Please reproduce, exactly and in full, the lines from the one containing "For every named" to the end of the material below.

======== EXERCISE DATA

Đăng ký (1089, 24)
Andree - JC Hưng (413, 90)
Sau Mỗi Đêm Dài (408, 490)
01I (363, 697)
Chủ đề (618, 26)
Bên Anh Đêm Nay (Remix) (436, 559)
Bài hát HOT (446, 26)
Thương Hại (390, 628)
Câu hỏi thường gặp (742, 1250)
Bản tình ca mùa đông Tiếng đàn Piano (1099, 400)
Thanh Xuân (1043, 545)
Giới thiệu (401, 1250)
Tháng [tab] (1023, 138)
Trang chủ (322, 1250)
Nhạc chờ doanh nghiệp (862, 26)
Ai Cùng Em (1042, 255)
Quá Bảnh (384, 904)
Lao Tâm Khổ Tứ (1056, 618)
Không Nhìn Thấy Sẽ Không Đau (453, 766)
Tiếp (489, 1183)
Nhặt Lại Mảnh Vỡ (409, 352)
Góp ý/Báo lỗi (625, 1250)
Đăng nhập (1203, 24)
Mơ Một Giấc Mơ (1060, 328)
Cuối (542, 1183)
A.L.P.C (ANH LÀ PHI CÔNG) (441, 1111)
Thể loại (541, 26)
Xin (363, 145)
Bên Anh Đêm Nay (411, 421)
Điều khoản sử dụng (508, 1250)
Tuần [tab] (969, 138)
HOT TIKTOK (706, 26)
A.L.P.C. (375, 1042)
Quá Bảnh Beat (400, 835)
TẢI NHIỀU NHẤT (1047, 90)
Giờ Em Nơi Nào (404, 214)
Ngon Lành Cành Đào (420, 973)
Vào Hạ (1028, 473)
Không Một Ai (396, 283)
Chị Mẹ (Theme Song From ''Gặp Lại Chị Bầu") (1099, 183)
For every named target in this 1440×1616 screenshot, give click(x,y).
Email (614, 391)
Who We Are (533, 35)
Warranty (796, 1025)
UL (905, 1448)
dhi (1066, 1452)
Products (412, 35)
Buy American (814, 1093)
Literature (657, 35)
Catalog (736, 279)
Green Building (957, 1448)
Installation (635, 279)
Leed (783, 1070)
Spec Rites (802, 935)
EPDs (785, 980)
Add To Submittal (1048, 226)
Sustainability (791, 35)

================

• WRITTEN SOLUTION:
For every named target in this 1440×1616 screenshot, give click(x,y).
Email (614, 391)
Who We Are (533, 35)
Warranty (796, 1025)
UL (905, 1448)
dhi (1066, 1452)
Products (412, 35)
Buy American (814, 1093)
Literature (657, 35)
Catalog (736, 279)
Green Building (957, 1448)
Installation (635, 279)
Leed (783, 1070)
Spec Rites (802, 935)
EPDs (785, 980)
Add To Submittal (1048, 226)
Sustainability (791, 35)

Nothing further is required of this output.